A man convicted of murdering four children with an assault rifle was executed Wednesday, becoming the first Tennessee inmate put to death by electrocution since 1960.
Daryl Holton, 45, had confessed to shooting his three young sons and their half-sister in 1997 in the town of Shelbyville, about 50 miles south of Nashville.
Holton told police he killed the children because his ex-wife had refused to let him see them. He said he intended to kill her and himself, but instead turned himself in.
As the hours ticked away Tuesday night, a group of attorneys petitioned the state Supreme Court to stop the electrocution, saying the execution method was cruel and unusual punishment. But the court rejected the petition.
Holton chose the electric chair over the state's preferred execution method of lethal injection. Under Tennessee law, death row inmates can choose, if their crimes were committed before 1999.
Holton, a Gulf War veteran, confessed to the 1997 killings, saying he lined up the children at his uncle's auto repair garage and shot them.
Holton has said he suffered from severe depression when he committed the murders. His lawyers maintain he has a long history of mental illness and may suffer from post traumatic stress disorder from his military service in the 1991 Gulf War.
Holton's spiritual adviser, Dixie Gamble, had been visiting him daily and said he was at peace.
He came within a day of execution a year ago before a federal appeals court issued a stay.
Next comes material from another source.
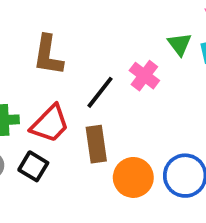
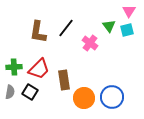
black line: (100, 92) -> (66, 28), moved

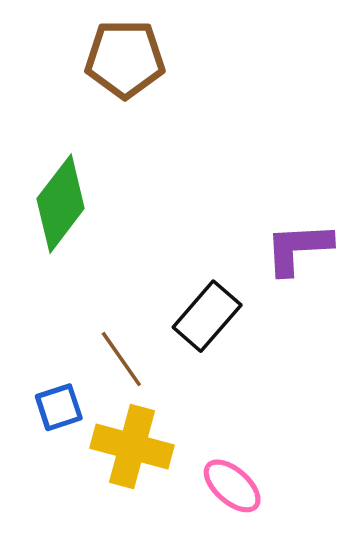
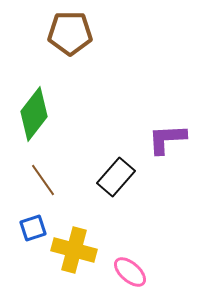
brown line: (121, 359) -> (43, 180), moved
He was among four death row inmates whose executions were postponed in February, when Gov. Phil Bredesen placed a 90-day death penalty moratorium.
Bredesen had cited a number of problems with the state's execution guidelines, including a jumble of conflicting instructions that mixed lethal injection instructions with those for the electric chair.
The Correction Department completed the revision of its procedures in March, the moratorium was allowed to expire and the four executions were rescheduled.
The last inmate executed by electric chair was convicted rapist William Tines on Nov. 7, 1960.